Unfortunately, it isn’t enough to be aware of new versions of firmware. The manufacturers have to test and release updates so that these can be used with their hardware. That’s what LVFS is trying to do.

1 Like

So after completing these three steps, where will the logs be saved? There is no obvious file in /var/log.

The logs from sensord? They’re in the journal.

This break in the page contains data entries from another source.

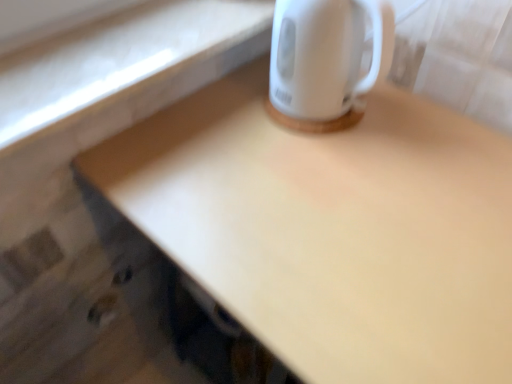 Locate an element on the screen. The width and height of the screenshot is (512, 384). vacant area that is situated to the right of white glossy electric kettle at upper right is located at coordinates (420, 113). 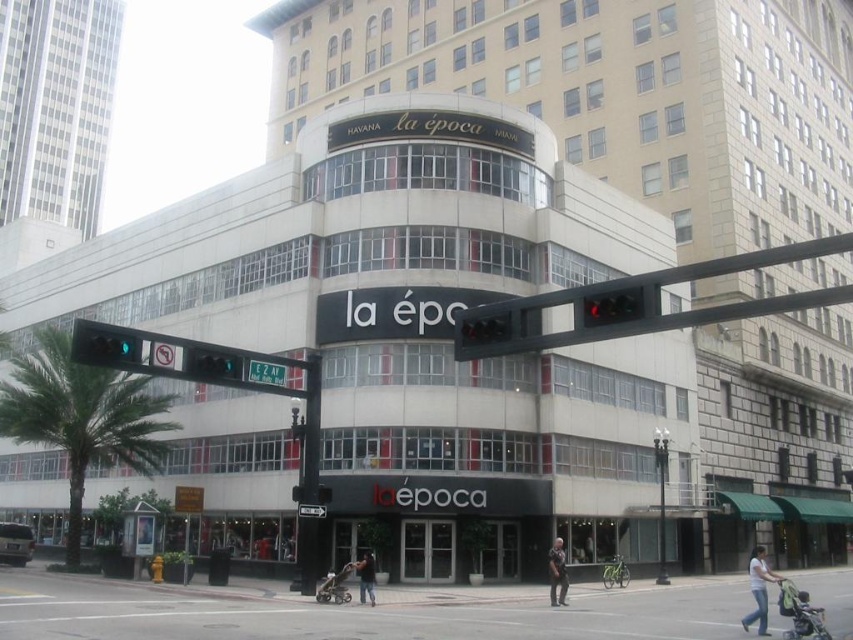 Question: Estimate the real-world distances between objects in this image. Which object is farther from the white cotton shirt at lower right?

Choices:
 (A) green glass traffic light at upper center
 (B) gray fabric baby carriage at center

Answer: (A)

Question: Which object is farther from the camera taking this photo?

Choices:
 (A) dark gray fabric stroller at lower right
 (B) dark blue jeans at center

Answer: (B)

Question: Does black metal pole at center appear on the left side of green glass traffic light at left?

Choices:
 (A) no
 (B) yes

Answer: (A)

Question: Which object appears farthest from the camera in this image?

Choices:
 (A) dark blue jeans at center
 (B) dark gray uniform at center

Answer: (B)

Question: Does black metal pole at center have a greater width compared to dark blue jeans at center?

Choices:
 (A) no
 (B) yes

Answer: (B)

Question: Can you confirm if gray fabric baby carriage at center is bigger than green metallic street sign at upper center?

Choices:
 (A) yes
 (B) no

Answer: (A) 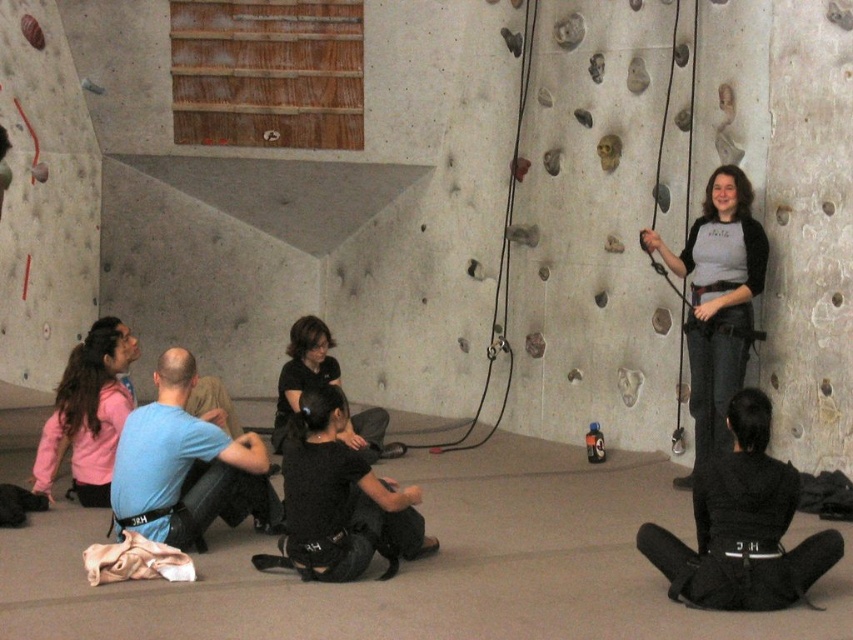 Looking at this image, you are a participant in the climbing lesson and need to retrieve both the black fabric squat at lower right and the black matte squat at center. Which one is closer to your current position if you are standing at the bottom of the climbing wall?

The black fabric squat at lower right is closer to your current position because it is located below the black matte squat at center, meaning it is nearer to the bottom of the climbing wall where you are standing.

You are a participant in the climbing lesson and need to retrieve your belongings stored near the black fabric squat at lower right. However, you are currently standing next to the black matte shirt at center. Which direction should you move to reach the squat?

A: Since the black fabric squat at lower right is closer to the viewer than the black matte shirt at center, you should move forward towards the black fabric squat at lower right to retrieve your belongings.

You are a photographer standing in the center of the room. You need to take a photo of the black fabric squat at lower right and the black matte shirt at center so that both are in the frame. Given that your camera has a maximum focal length that allows capturing objects within a 12 feet range, will you be able to include both in the same photo?

The black fabric squat at lower right and black matte shirt at center are 11.54 feet apart from each other. Since the distance between them is within the 12 feet range of your camera, you can capture both in the same photo. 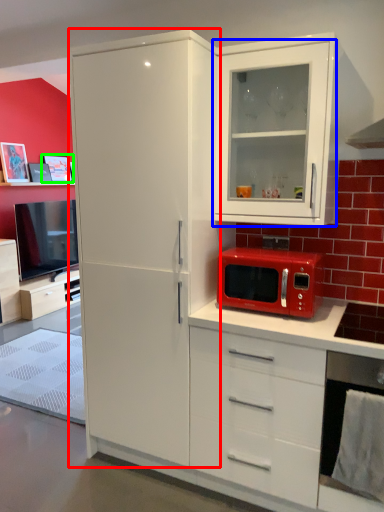 Question: Considering the real-world distances, which object is farthest from refrigerator (highlighted by a red box)? cabinetry (highlighted by a blue box) or picture frame (highlighted by a green box)?

Choices:
 (A) cabinetry
 (B) picture frame

Answer: (B) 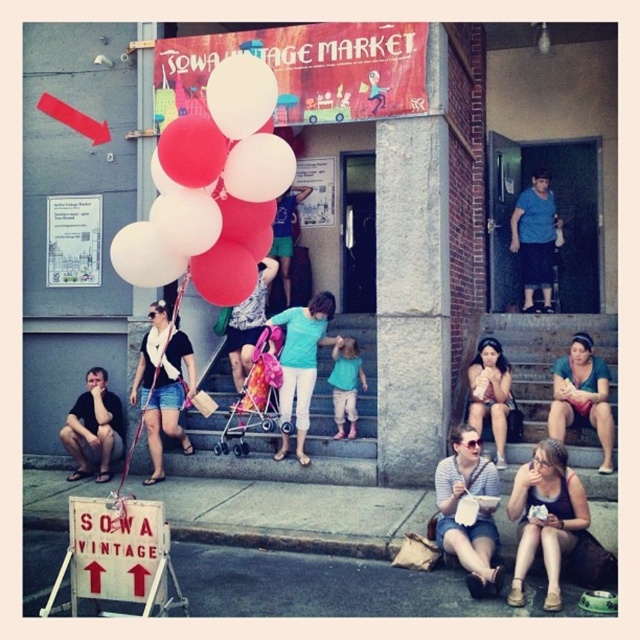 Between matte teal shirt at center and blue cotton shirt at upper center, which one has more height?

blue cotton shirt at upper center

Which is behind, point (326, 296) or point (550, 240)?

The point (550, 240) is behind.

Is point (312, 355) positioned in front of point (532, 253)?

Yes, point (312, 355) is in front of point (532, 253).

I want to click on matte teal shirt at center, so click(301, 358).

Does matte white balloons at center have a greater width compared to striped cotton shirt at lower right?

Indeed, matte white balloons at center has a greater width compared to striped cotton shirt at lower right.

Is matte white balloons at center positioned in front of striped cotton shirt at lower right?

Yes, matte white balloons at center is in front of striped cotton shirt at lower right.

Between point (170, 136) and point (490, 516), which one is positioned behind?

Point (490, 516)

This screenshot has width=640, height=640. What are the coordinates of `matte white balloons at center` in the screenshot? It's located at (212, 189).

Which is above, matte white scarf at center or matte black baguette at center?

matte white scarf at center is higher up.

You are a GUI agent. You are given a task and a screenshot of the screen. Output one action in this format:
    pyautogui.click(x=<x>, y=<y>)
    Task: Click on the matte white scarf at center
    
    Given the screenshot: What is the action you would take?
    pyautogui.click(x=163, y=384) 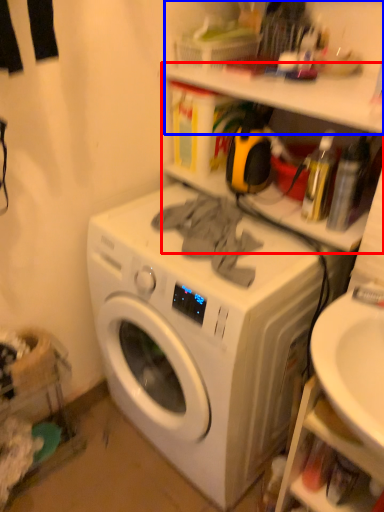 Question: Which object is further to the camera taking this photo, shelf (highlighted by a red box) or shelf (highlighted by a blue box)?

Choices:
 (A) shelf
 (B) shelf

Answer: (A) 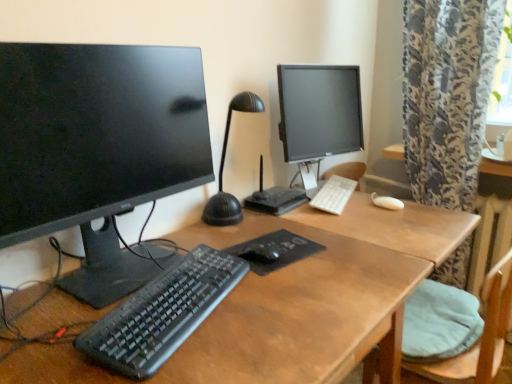 The width and height of the screenshot is (512, 384). What are the coordinates of `spots to the right of black matte mouse at center` in the screenshot? It's located at (330, 256). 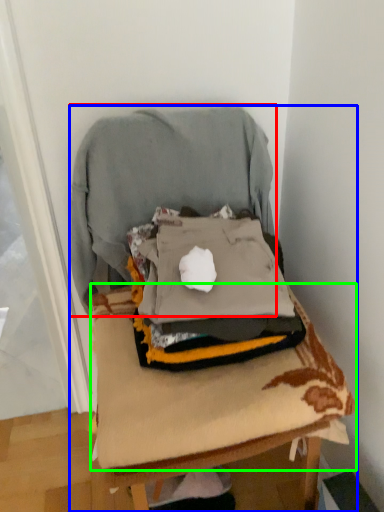 Question: Which object is the farthest from sweatshirt (highlighted by a red box)? Choose among these: furniture (highlighted by a blue box) or sheet (highlighted by a green box).

Choices:
 (A) furniture
 (B) sheet

Answer: (B) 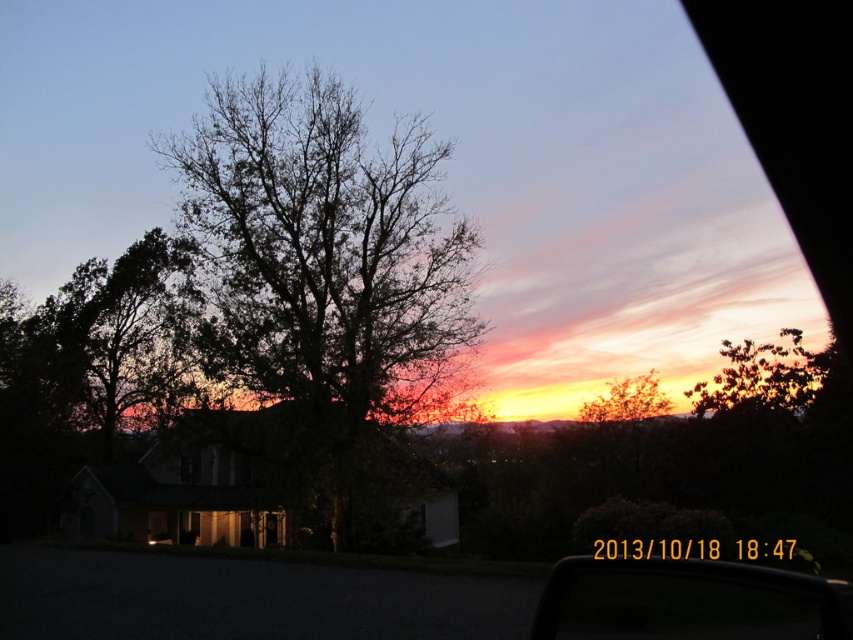 You are sitting in the car and want to identify the tree closest to the car. Which tree is located at point (111, 336)?

The dark green leafy tree at left is located at point (111, 336).

You are inside a car and want to take a photo of the sunset through the transparent glass car window at center and the green leafy tree at upper right. Which object is taller when viewed from your current position inside the car?

The transparent glass car window at center is taller than the green leafy tree at upper right, so the transparent glass car window at center is taller when viewed from your current position inside the car.

You are taking a photo from inside a car and want to ensure the dark green leafy tree at left is centered in the frame. Given its current position at coordinates 0.525 on the x and 0.131 on the y axis, what adjustment should you make to the camera angle to center it?

To center the dark green leafy tree at left, you should adjust the camera angle so that its 2D location reaches the center coordinates of the frame, which is typically at point 0.5 on both the x and y axes. Since the tree is currently at x 0.525 and y 0.131, you need to move the camera slightly to the left to decrease the x coordinate and upwards to increase the y coordinate, bringing both closer to 0.5. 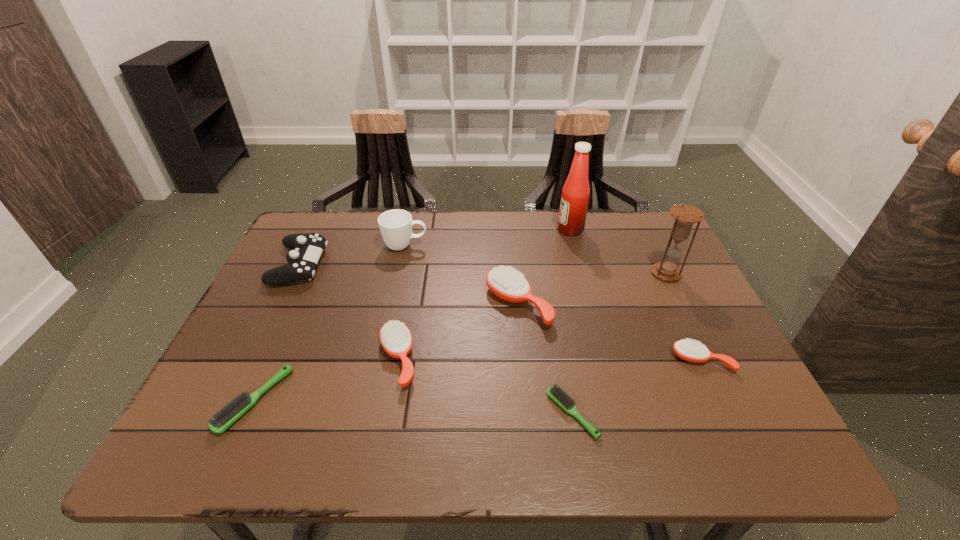 Find the location of a particular element. This screenshot has height=540, width=960. control located at the left edge is located at coordinates (302, 260).

Find the location of a particular element. The height and width of the screenshot is (540, 960). hairbrush that is at the left edge is located at coordinates (229, 414).

Find the location of `hourglass located in the right edge section of the desktop`. hourglass located in the right edge section of the desktop is located at coordinates (685, 216).

You are a GUI agent. You are given a task and a screenshot of the screen. Output one action in this format:
    pyautogui.click(x=<x>, y=<y>)
    Task: Click on the hairbrush located in the right edge section of the desktop
    The width and height of the screenshot is (960, 540).
    Given the screenshot: What is the action you would take?
    pyautogui.click(x=693, y=351)

Locate an element on the screen. The width and height of the screenshot is (960, 540). object that is positioned at the far left corner is located at coordinates (302, 260).

At what (x,y) coordinates should I click in order to perform the action: click on object that is at the near left corner. Please return your answer as a coordinate pair (x, y). Looking at the image, I should click on (229, 414).

Identify the location of vacant space at the far edge. (426, 214).

You are a GUI agent. You are given a task and a screenshot of the screen. Output one action in this format:
    pyautogui.click(x=<x>, y=<y>)
    Task: Click on the vacant space at the near edge of the desktop
    
    Given the screenshot: What is the action you would take?
    pyautogui.click(x=580, y=426)

In the image, there is a desktop. Identify the location of vacant space at the right edge. This screenshot has height=540, width=960. (673, 341).

Find the location of a particular element. The height and width of the screenshot is (540, 960). free point at the far left corner is located at coordinates (343, 212). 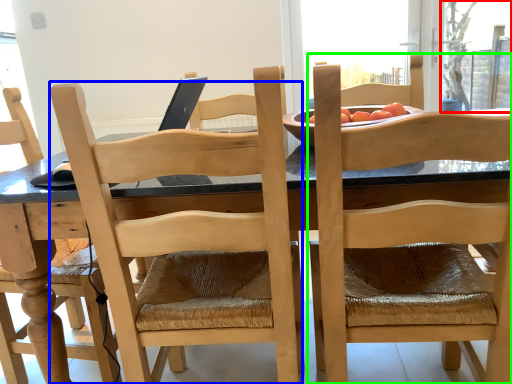 Question: Which is nearer to the window screen (highlighted by a red box)? chair (highlighted by a blue box) or chair (highlighted by a green box).

Choices:
 (A) chair
 (B) chair

Answer: (B) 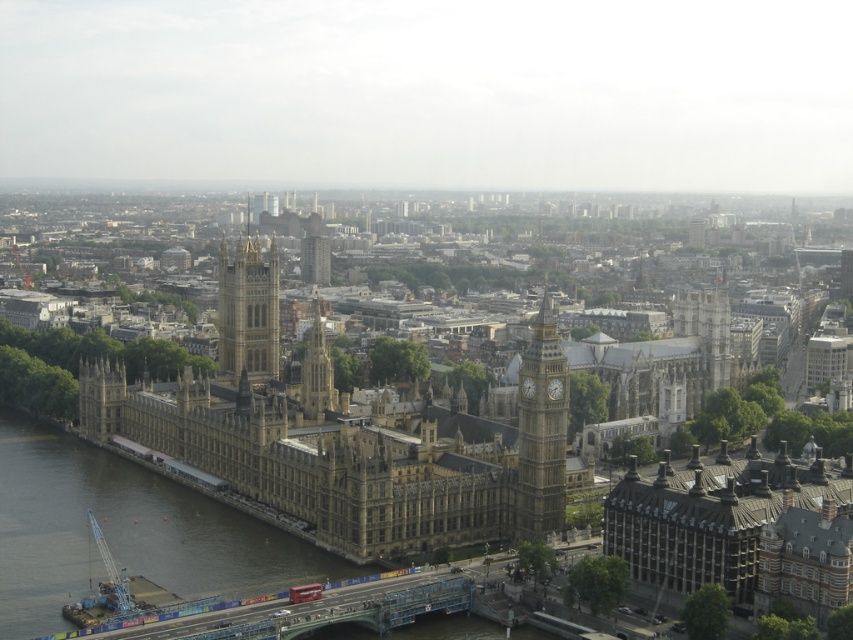 Consider the image. Between smooth concrete waterway at lower left and golden stone tower at center, which one appears on the left side from the viewer's perspective?

Positioned to the left is smooth concrete waterway at lower left.

Measure the distance from smooth concrete waterway at lower left to golden stone tower at center.

smooth concrete waterway at lower left is 163.48 feet from golden stone tower at center.

Where is `smooth concrete waterway at lower left`? The width and height of the screenshot is (853, 640). smooth concrete waterway at lower left is located at coordinates (125, 531).

Image resolution: width=853 pixels, height=640 pixels. Identify the location of smooth concrete waterway at lower left. (125, 531).

Can you confirm if stone clock tower at center-right is positioned to the right of golden stone tower at center?

Correct, you'll find stone clock tower at center-right to the right of golden stone tower at center.

Can you confirm if stone clock tower at center-right is wider than golden stone tower at center?

No, stone clock tower at center-right is not wider than golden stone tower at center.

Image resolution: width=853 pixels, height=640 pixels. I want to click on stone clock tower at center-right, so click(x=541, y=429).

Find the location of `stone clock tower at center-right`. stone clock tower at center-right is located at coordinates (541, 429).

Does dark gray stone building at lower right appear over stone clock tower at center-right?

Incorrect, dark gray stone building at lower right is not positioned above stone clock tower at center-right.

Does dark gray stone building at lower right have a greater width compared to stone clock tower at center-right?

Correct, the width of dark gray stone building at lower right exceeds that of stone clock tower at center-right.

Between point (648, 508) and point (544, 449), which one is positioned in front?

Positioned in front is point (648, 508).

Find the location of a particular element. dark gray stone building at lower right is located at coordinates (712, 516). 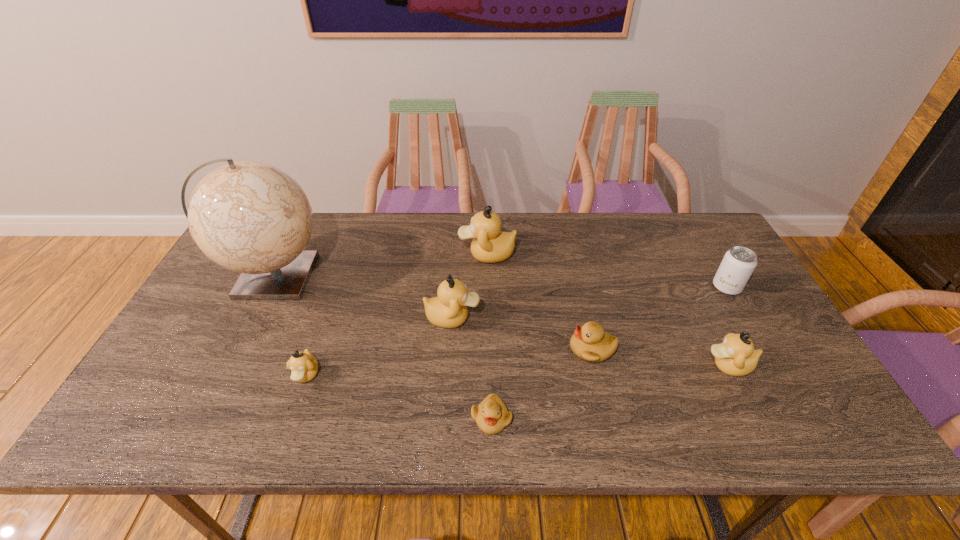 Identify the location of object present at the near edge. This screenshot has height=540, width=960. (491, 415).

Find the location of `object positioned at the left edge`. object positioned at the left edge is located at coordinates (252, 218).

The width and height of the screenshot is (960, 540). Find the location of `soda can present at the right edge`. soda can present at the right edge is located at coordinates (738, 264).

At what (x,y) coordinates should I click in order to perform the action: click on duckling that is at the right edge. Please return your answer as a coordinate pair (x, y). Looking at the image, I should click on (736, 356).

This screenshot has width=960, height=540. Identify the location of object present at the far left corner. (252, 218).

Locate an element on the screen. This screenshot has height=540, width=960. free space at the far edge of the desktop is located at coordinates (444, 224).

In the image, there is a desktop. At what (x,y) coordinates should I click in order to perform the action: click on vacant space at the near edge. Please return your answer as a coordinate pair (x, y). Looking at the image, I should click on (353, 431).

Where is `free location at the left edge`? free location at the left edge is located at coordinates (210, 393).

Where is `vacant area at the right edge`? vacant area at the right edge is located at coordinates (780, 360).

Where is `vacant region between the leftmost object and the tallest duckling`? This screenshot has height=540, width=960. vacant region between the leftmost object and the tallest duckling is located at coordinates (380, 265). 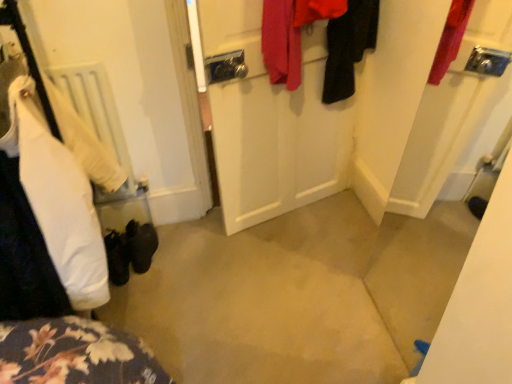 Question: From the image's perspective, does white matte door at center appear lower than red fabric coat at upper center, which ranks as the second clothing in right-to-left order?

Choices:
 (A) yes
 (B) no

Answer: (A)

Question: Is white matte door at center with red fabric coat at upper center, which ranks as the second clothing in right-to-left order?

Choices:
 (A) no
 (B) yes

Answer: (A)

Question: Is white matte door at center not near red fabric coat at upper center, which ranks as the second clothing in right-to-left order?

Choices:
 (A) yes
 (B) no

Answer: (B)

Question: From a real-world perspective, is white matte door at center located higher than red fabric coat at upper center, arranged as the 2th clothing when viewed from the left?

Choices:
 (A) yes
 (B) no

Answer: (B)

Question: Is white matte door at center oriented towards red fabric coat at upper center, which ranks as the second clothing in right-to-left order?

Choices:
 (A) no
 (B) yes

Answer: (B)

Question: Does white matte door at center have a smaller size compared to red fabric coat at upper center, which ranks as the second clothing in right-to-left order?

Choices:
 (A) no
 (B) yes

Answer: (A)

Question: Can you confirm if white matte radiator at left is positioned to the left of white matte door at center?

Choices:
 (A) no
 (B) yes

Answer: (B)

Question: Is white matte radiator at left facing towards white matte door at center?

Choices:
 (A) yes
 (B) no

Answer: (B)

Question: Is white matte radiator at left not near white matte door at center?

Choices:
 (A) yes
 (B) no

Answer: (B)

Question: Does white matte radiator at left have a greater height compared to white matte door at center?

Choices:
 (A) yes
 (B) no

Answer: (B)

Question: Considering the relative positions of white matte radiator at left and white matte door at center in the image provided, is white matte radiator at left in front of white matte door at center?

Choices:
 (A) no
 (B) yes

Answer: (A)

Question: Is white matte door at center located within white matte radiator at left?

Choices:
 (A) yes
 (B) no

Answer: (B)

Question: Is white matte door at center at the right side of black fabric coat at upper right, which ranks as the 1th clothing in right-to-left order?

Choices:
 (A) yes
 (B) no

Answer: (B) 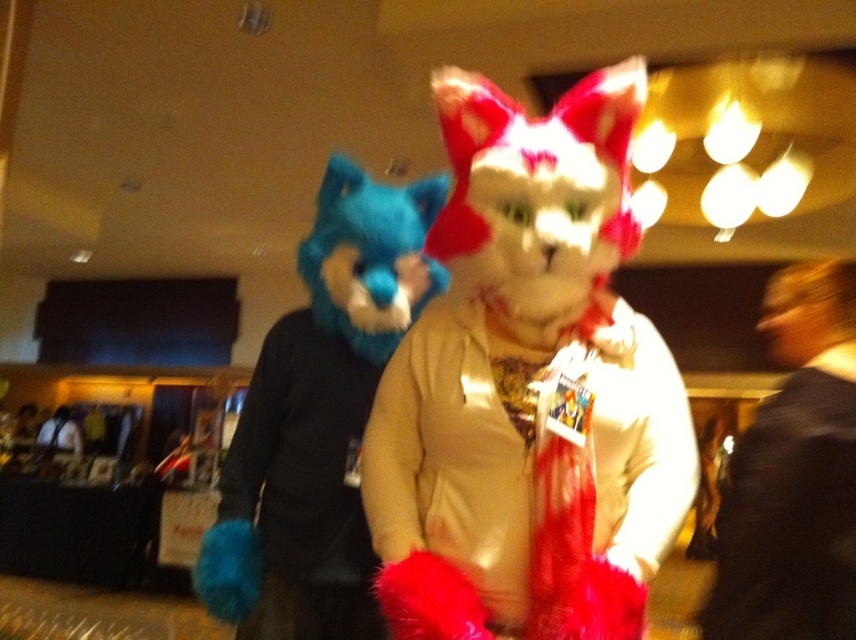 You are a photographer at a costume event and need to capture both the fuzzy white scarf at center and the black fuzzy coat at right in a single shot. Can you focus on both objects clearly without adjusting your camera settings?

The fuzzy white scarf at center is closer to the viewer than the black fuzzy coat at right, so focusing on both clearly in one shot may be challenging without adjusting the camera settings to increase the depth of field.

From the picture: You are a photographer at the event and want to capture a photo of the two costumed individuals. The fuzzy white scarf at center is in the way of the perfect shot. Where should you move to avoid it?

sudo journalctl -t sensord -e

To view them starting from the most recent. You’ll only be browsing the latest 1000 lines by default. Add -b to view everything since the last reboot, or -n 10000 or whatever (# of output lines) to look farther back in time. Alternatively, you can use the --since and --until flags to set a specific timeframe.

2 Likes

I’ve also had lots of random freezes due to my nvme ssd, this here solved the issue for me: [SOLVED] Install Fedora on SSD nVME Western Digital

add " nvme_core.default_ps_max_latency_us=5500" while editing startup parameters in grub

Not sure if this is applicable to your issue as you seem to have the same issue with your SATA, but maybe it helps others which are coming to this thread.

1 Like

Mmm, the Arch Linux wiki has good information (as usual) on NVMe APST (the Autonomous Power State Transition behavior configured by that default_ps_max_latency_us tunable), starting at the APST section I linked to but also continuing into the “Troubleshooting” section that follows.

Long story short, while setting arbitrarily-high values like 5500 probably works, they offer some details on how the nvme get-feature command can be used to examine the device’s APST behavior and determine the best value for a particular SSD, should the timeouts need to be adjusted. And, worst-case, nvme_core.default_ps_max_latency_us can apparently be set to 0 to completely disable APST on systems where it’s a problem. Also good to know, I’d think.